- [WHAT IS NEEDED]
Using only the entries below, copy exactly the lines that begin at the one with "WER STECKT HINTER DEM TAUCHERBLOG?" and end at the one with "구글에서 선호하는 매체로 추가", both included. Drop the pictures.

- [DATA FOR THIS EXERCISE]

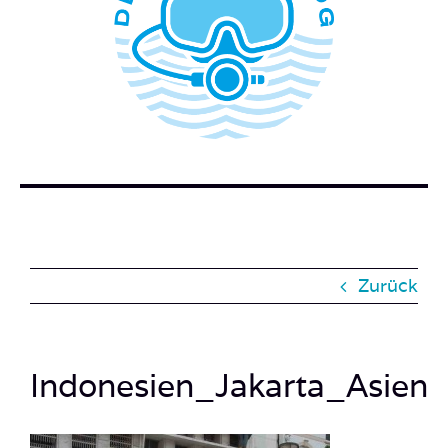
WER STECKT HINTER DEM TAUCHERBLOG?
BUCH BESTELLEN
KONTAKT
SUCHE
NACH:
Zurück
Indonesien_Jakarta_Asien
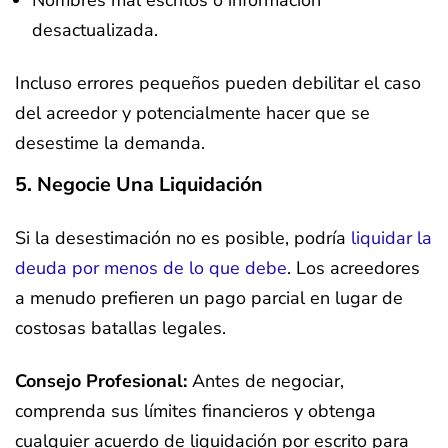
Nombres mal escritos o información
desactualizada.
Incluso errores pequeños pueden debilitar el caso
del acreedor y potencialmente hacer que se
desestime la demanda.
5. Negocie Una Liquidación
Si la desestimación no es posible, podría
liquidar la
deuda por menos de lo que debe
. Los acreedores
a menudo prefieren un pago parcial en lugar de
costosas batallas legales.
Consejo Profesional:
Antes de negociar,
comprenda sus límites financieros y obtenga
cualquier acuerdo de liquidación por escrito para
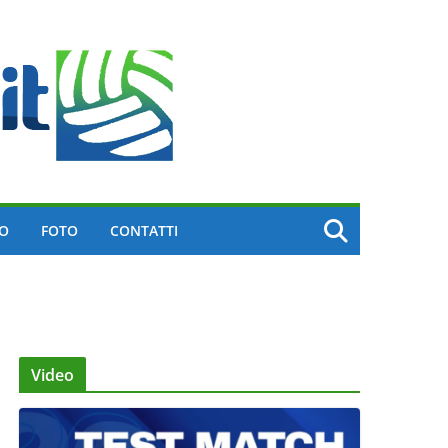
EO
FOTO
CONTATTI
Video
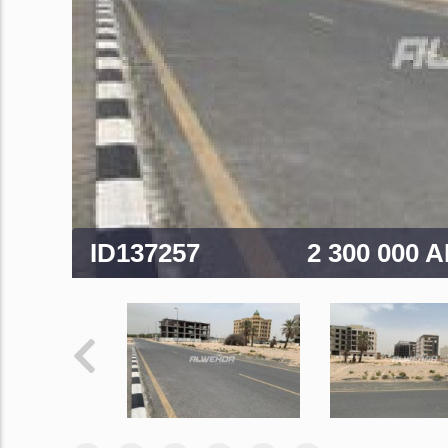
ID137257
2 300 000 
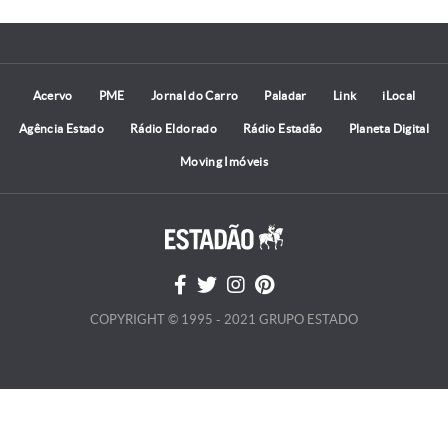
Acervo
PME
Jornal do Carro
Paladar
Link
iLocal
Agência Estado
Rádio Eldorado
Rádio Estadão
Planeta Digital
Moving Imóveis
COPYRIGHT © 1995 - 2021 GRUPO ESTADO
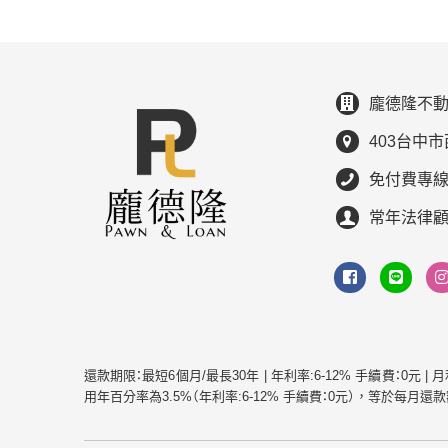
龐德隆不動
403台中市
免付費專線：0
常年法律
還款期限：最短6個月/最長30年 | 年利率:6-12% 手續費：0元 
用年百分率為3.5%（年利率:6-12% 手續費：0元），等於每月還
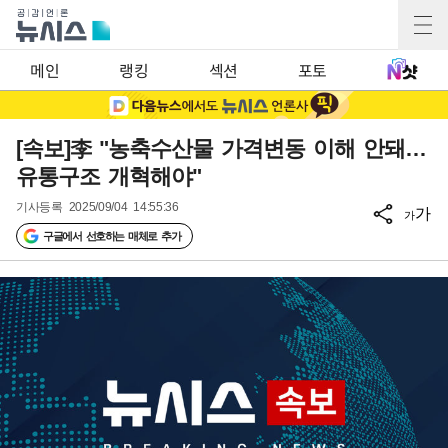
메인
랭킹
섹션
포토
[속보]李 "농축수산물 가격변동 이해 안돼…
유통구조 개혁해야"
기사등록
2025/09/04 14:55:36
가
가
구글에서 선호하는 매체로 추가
* * *
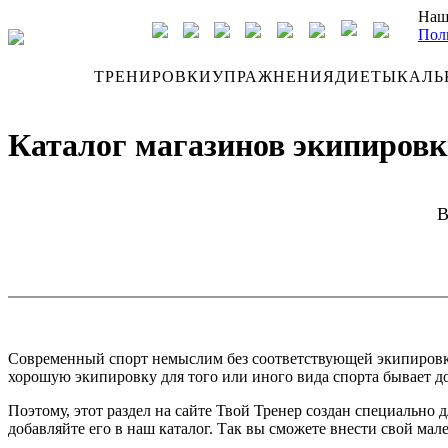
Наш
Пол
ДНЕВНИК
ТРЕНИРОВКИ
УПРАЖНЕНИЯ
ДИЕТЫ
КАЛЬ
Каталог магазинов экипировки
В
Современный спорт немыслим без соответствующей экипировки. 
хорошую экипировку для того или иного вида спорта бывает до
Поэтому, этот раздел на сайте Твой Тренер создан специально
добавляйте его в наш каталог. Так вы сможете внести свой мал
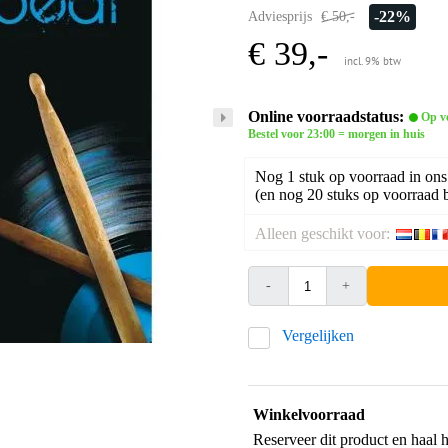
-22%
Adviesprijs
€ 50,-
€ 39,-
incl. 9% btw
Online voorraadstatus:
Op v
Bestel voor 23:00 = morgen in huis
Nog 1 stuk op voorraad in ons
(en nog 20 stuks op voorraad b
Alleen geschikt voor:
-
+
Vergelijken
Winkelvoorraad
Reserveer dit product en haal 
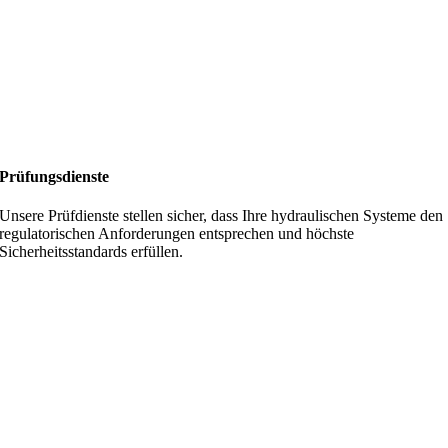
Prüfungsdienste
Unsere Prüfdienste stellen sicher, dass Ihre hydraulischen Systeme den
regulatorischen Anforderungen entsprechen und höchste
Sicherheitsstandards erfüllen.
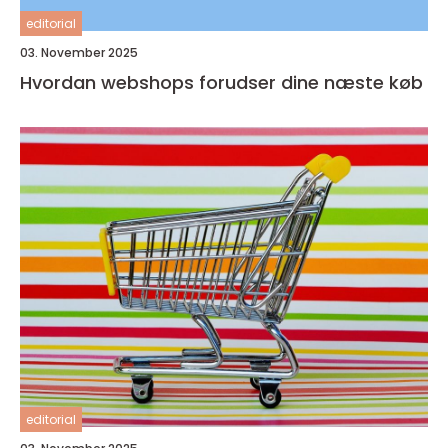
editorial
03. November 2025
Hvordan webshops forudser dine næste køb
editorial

- [RESPONSE TO THE TASK]
WER STECKT HINTER DEM TAUCHERBLOG?
BUCH BESTELLEN
KONTAKT
SUCHE
NACH:
Zurück
Indonesien_Jakarta_Asien
Nombres mal escritos o información
desactualizada.
Incluso errores pequeños pueden debilitar el caso
del acreedor y potencialmente hacer que se
desestime la demanda.
5. Negocie Una Liquidación
Si la desestimación no es posible, podría
liquidar la
deuda por menos de lo que debe
. Los acreedores
a menudo prefieren un pago parcial en lugar de
costosas batallas legales.
Consejo Profesional:
Antes de negociar,
comprenda sus límites financieros y obtenga
cualquier acuerdo de liquidación por escrito para
EO
FOTO
CONTATTI
Video
ID137257
2 300 000 
Acervo
PME
Jornal do Carro
Paladar
Link
iLocal
Agência Estado
Rádio Eldorado
Rádio Estadão
Planeta Digital
Moving Imóveis
COPYRIGHT © 1995 - 2021 GRUPO ESTADO
龐德隆不動
403台中市
免付費專線：0
常年法律
還款期限：最短6個月/最長30年 | 年利率:6-12% 手續費：0元 
用年百分率為3.5%（年利率:6-12% 手續費：0元），等於每月還
메인
랭킹
섹션
포토
[속보]李 "농축수산물 가격변동 이해 안돼…
유통구조 개혁해야"
기사등록
2025/09/04 14:55:36
가
가
구글에서 선호하는 매체로 추가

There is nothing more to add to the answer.